_Exercise prompt_
Omitting the images, transcribe the records below exactly as they stand.

_Collected data_
((

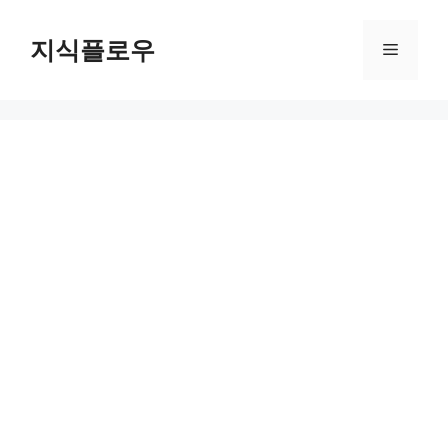
컨
텐
지식플로우
메
츠
로
뉴
건
너
뛰
기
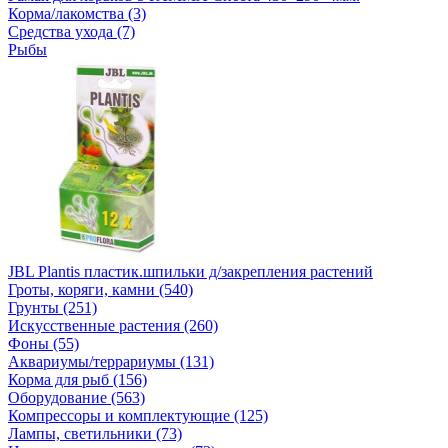
Корма/лакомства (3)
Средства ухода (7)
Рыбы
JBL Plantis пластик.шпильки д/закрепления растений
Гроты, коряги, камни (540)
Грунты (251)
Искусственные растения (260)
Фоны (55)
Аквариумы/террариумы (131)
Корма для рыб (156)
Оборудование (563)
Компрессоры и комплектующие (125)
Лампы, светильники (73)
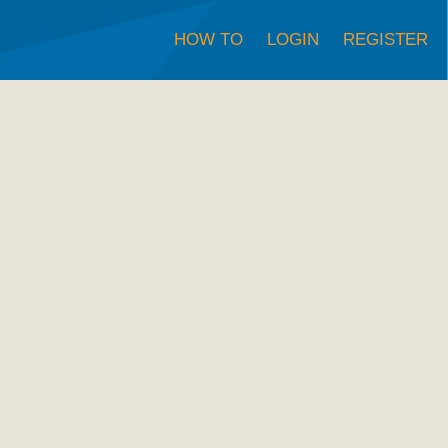
HOW TO
LOGIN
REGISTER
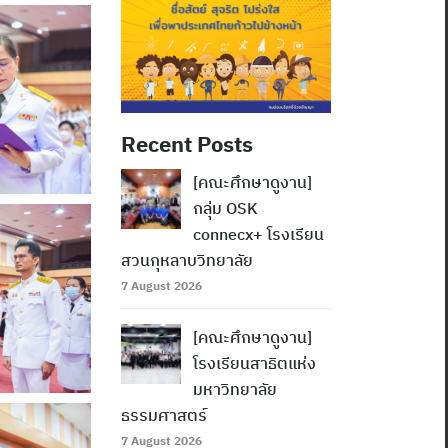
Recent Posts
[คณะศึกษาดูงาน]
กลุ่ม OSK
connecx+ โรงเรียน
สวนกุหลาบวิทยาลัย
7 August 2026
[คณะศึกษาดูงาน]
โรงเรียนสาธิตแห่ง
มหาวิทยาลัย
ธรรมศาสตร์
7 August 2026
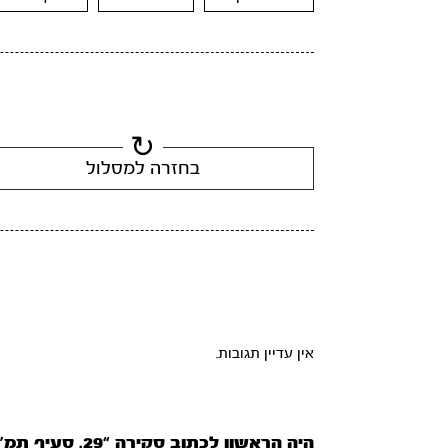
בחזרה למסלול
אין עדיין תגובות.
היה הראשון לכתוב סקירה “29. סעיף תמ”ו”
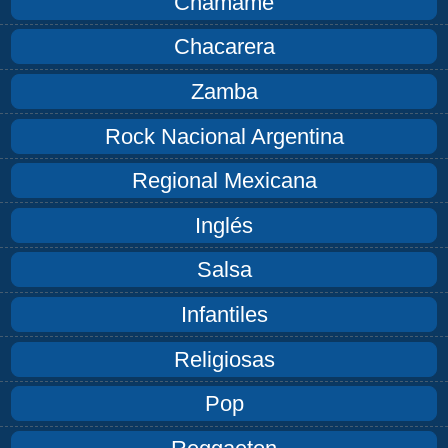
Chamamé
Chacarera
Zamba
Rock Nacional Argentina
Regional Mexicana
Inglés
Salsa
Infantiles
Religiosas
Pop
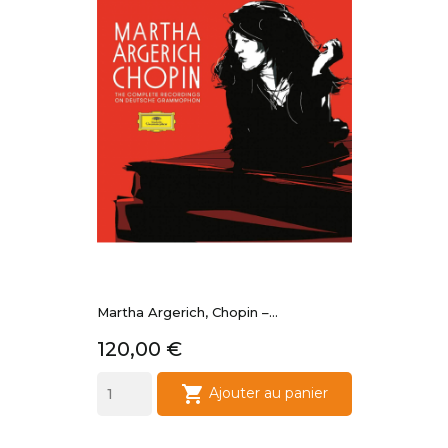
Martha Argerich, Chopin –...
Prix
120,00 €

Ajouter au panier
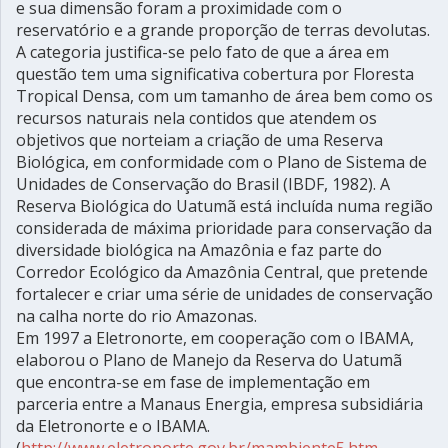
e sua dimensão foram a proximidade com o
reservatório e a grande proporção de terras devolutas.
A categoria justifica-se pelo fato de que a área em
questão tem uma significativa cobertura por Floresta
Tropical Densa, com um tamanho de área bem como os
recursos naturais nela contidos que atendem os
objetivos que norteiam a criação de uma Reserva
Biológica, em conformidade com o Plano de Sistema de
Unidades de Conservação do Brasil (IBDF, 1982). A
Reserva Biológica do Uatumã está incluída numa região
considerada de máxima prioridade para conservação da
diversidade biológica na Amazônia e faz parte do
Corredor Ecológico da Amazônia Central, que pretende
fortalecer e criar uma série de unidades de conservação
na calha norte do rio Amazonas.
Em 1997 a Eletronorte, em cooperação com o IBAMA,
elaborou o Plano de Manejo da Reserva do Uatumã
que encontra-se em fase de implementação em
parceria entre a Manaus Energia, empresa subsidiária
da Eletronorte e o IBAMA.
(
http://www.eletronorte.gov.br/mambiente5.htm
-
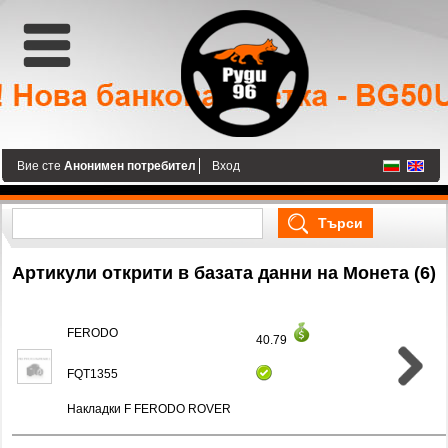
Вие сте
Анонимен потребител
Вход
Артикули открити в базата данни на Монета (6)
FERODO
40.79
FQT1355
Накладки F FERODO ROVER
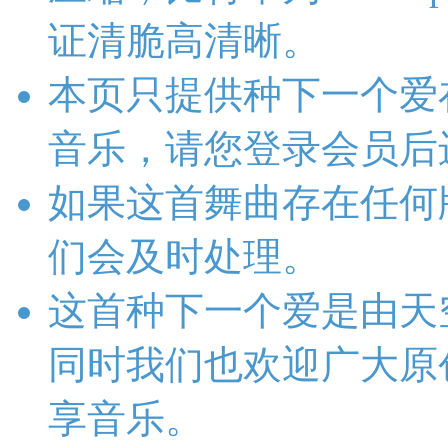
证清脆高清晰。
本页只提供种下一个爱
音乐，请您登录会员后
如果这首舞曲存在任何
们会及时处理。
这首种下一个爱是由天
同时我们也欢迎广大原
享音乐。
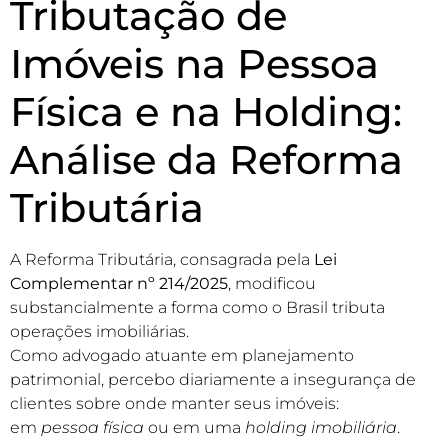
Tributação de
Imóveis na Pessoa
Física e na Holding:
Análise da Reforma
Tributária
A Reforma Tributária, consagrada pela
Lei
Complementar nº 214/2025
, modificou
substancialmente a forma como o Brasil tributa
operações imobiliárias.
Como advogado atuante em planejamento
patrimonial, percebo diariamente a insegurança de
clientes sobre onde manter seus imóveis:
em
pessoa física
ou em uma
holding imobiliária
.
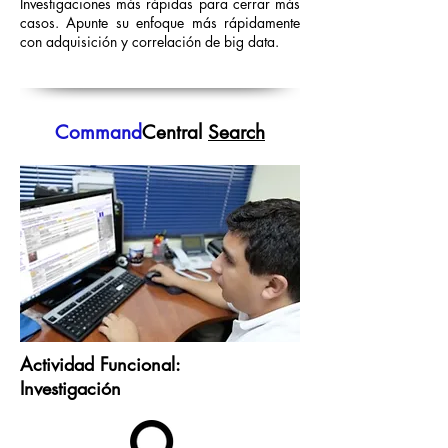
Investigaciones más rápidas para cerrar más
casos. Apunte su enfoque más rápidamente
con adquisición y correlación de big data.
Command
Central
Search
Actividad Funcional:
Investigación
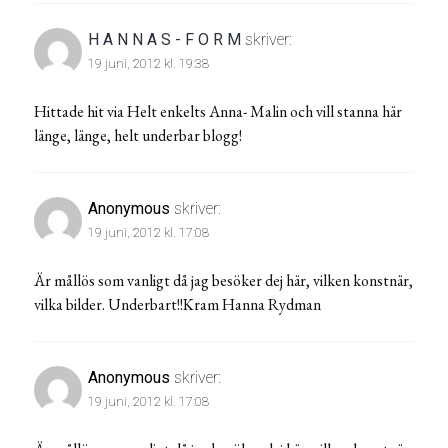
H A N N A S - F O R M
skriver:
19 juni, 2012 kl. 19:38
Hittade hit via Helt enkelts Anna- Malin och vill stanna här
länge, länge, helt underbar blogg!
Anonymous
skriver:
19 juni, 2012 kl. 17:08
Är mållös som vanligt då jag besöker dej här, vilken konstnär,
vilka bilder. Underbart!!Kram Hanna Rydman
Anonymous
skriver:
19 juni, 2012 kl. 17:08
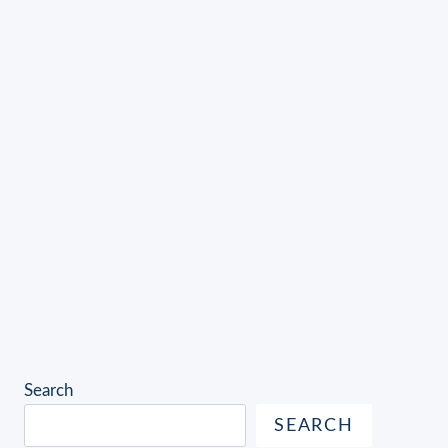
Search
SEARCH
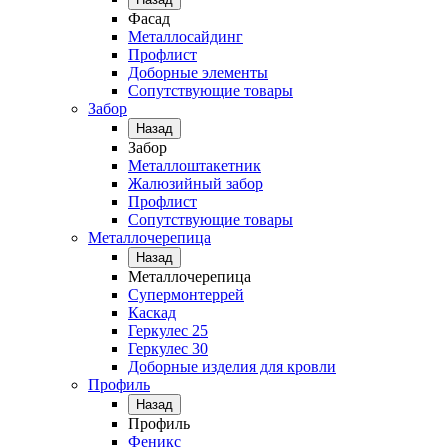
Фасад
Металлосайдинг
Профлист
Доборные элементы
Сопутствующие товары
Забор
Назад
Забор
Металлоштакетник
Жалюзийный забор
Профлист
Сопутствующие товары
Металлочерепица
Назад
Металлочерепица
Супермонтеррей
Каскад
Геркулес 25
Геркулес 30
Доборные изделия для кровли
Профиль
Назад
Профиль
Феникс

))

_Result of the exercise_
컨
텐
지식플로우
메
츠
로
뉴
건
너
뛰
기
Корма/лакомства (3)
Средства ухода (7)
Рыбы
JBL Plantis пластик.шпильки д/закрепления растений
Гроты, коряги, камни (540)
Грунты (251)
Искусственные растения (260)
Фоны (55)
Аквариумы/террариумы (131)
Корма для рыб (156)
Оборудование (563)
Компрессоры и комплектующие (125)
Лампы, светильники (73)
HOW TO
LOGIN
REGISTER
Recent Posts
[คณะศึกษาดูงาน]
กลุ่ม OSK
connecx+ โรงเรียน
สวนกุหลาบวิทยาลัย
7 August 2026
[คณะศึกษาดูงาน]
โรงเรียนสาธิตแห่ง
มหาวิทยาลัย
ธรรมศาสตร์
7 August 2026
בחזרה למסלול
אין עדיין תגובות.
היה הראשון לכתוב סקירה “29. סעיף תמ”ו”
Chamamé
Chacarera
Zamba
Rock Nacional Argentina
Regional Mexicana
Inglés
Salsa
Infantiles
Religiosas
Pop
Martha Argerich, Chopin –...
Prix
120,00 €

Ajouter au panier
e sua dimensão foram a proximidade com o
reservatório e a grande proporção de terras devolutas.
A categoria justifica-se pelo fato de que a área em
questão tem uma significativa cobertura por Floresta
Tropical Densa, com um tamanho de área bem como os
recursos naturais nela contidos que atendem os
objetivos que norteiam a criação de uma Reserva
Biológica, em conformidade com o Plano de Sistema de
Unidades de Conservação do Brasil (IBDF, 1982). A
Reserva Biológica do Uatumã está incluída numa região
considerada de máxima prioridade para conservação da
diversidade biológica na Amazônia e faz parte do
Corredor Ecológico da Amazônia Central, que pretende
fortalecer e criar uma série de unidades de conservação
na calha norte do rio Amazonas.
Em 1997 a Eletronorte, em cooperação com o IBAMA,
elaborou o Plano de Manejo da Reserva do Uatumã
que encontra-se em fase de implementação em
parceria entre a Manaus Energia, empresa subsidiária
da Eletronorte e o IBAMA.
(
http://www.eletronorte.gov.br/mambiente5.htm
-
Вие сте
Анонимен потребител
Вход
Артикули открити в базата данни на Монета (6)
FERODO
40.79
FQT1355
Накладки F FERODO ROVER
证清脆高清晰。
本页只提供种下一个爱
音乐，请您登录会员后
如果这首舞曲存在任何
们会及时处理。
这首种下一个爱是由天
同时我们也欢迎广大原
享音乐。
Tributação de
Imóveis na Pessoa
Física e na Holding:
Análise da Reforma
Tributária
A Reforma Tributária, consagrada pela
Lei
Complementar nº 214/2025
, modificou
substancialmente a forma como o Brasil tributa
operações imobiliárias.
Como advogado atuante em planejamento
patrimonial, percebo diariamente a insegurança de
clientes sobre onde manter seus imóveis:
em
pessoa física
ou em uma
holding imobiliária
.
Investigaciones más rápidas para cerrar más
casos. Apunte su enfoque más rápidamente
con adquisición y correlación de big data.
Command
Central
Search
Actividad Funcional:
Investigación
H A N N A S - F O R M
skriver:
19 juni, 2012 kl. 19:38
Hittade hit via Helt enkelts Anna- Malin och vill stanna här
länge, länge, helt underbar blogg!
Anonymous
skriver:
19 juni, 2012 kl. 17:08
Är mållös som vanligt då jag besöker dej här, vilken konstnär,
vilka bilder. Underbart!!Kram Hanna Rydman
Anonymous
skriver:
19 juni, 2012 kl. 17:08
Search
SEARCH
Фасад
Металлосайдинг
Профлист
Доборные элементы
Сопутствующие товары
Забор
Назад
Забор
Металлоштакетник
Жалюзийный забор
Профлист
Сопутствующие товары
Металлочерепица
Назад
Металлочерепица
Супермонтеррей
Каскад
Геркулес 25
Геркулес 30
Доборные изделия для кровли
Профиль
Назад
Профиль
Феникс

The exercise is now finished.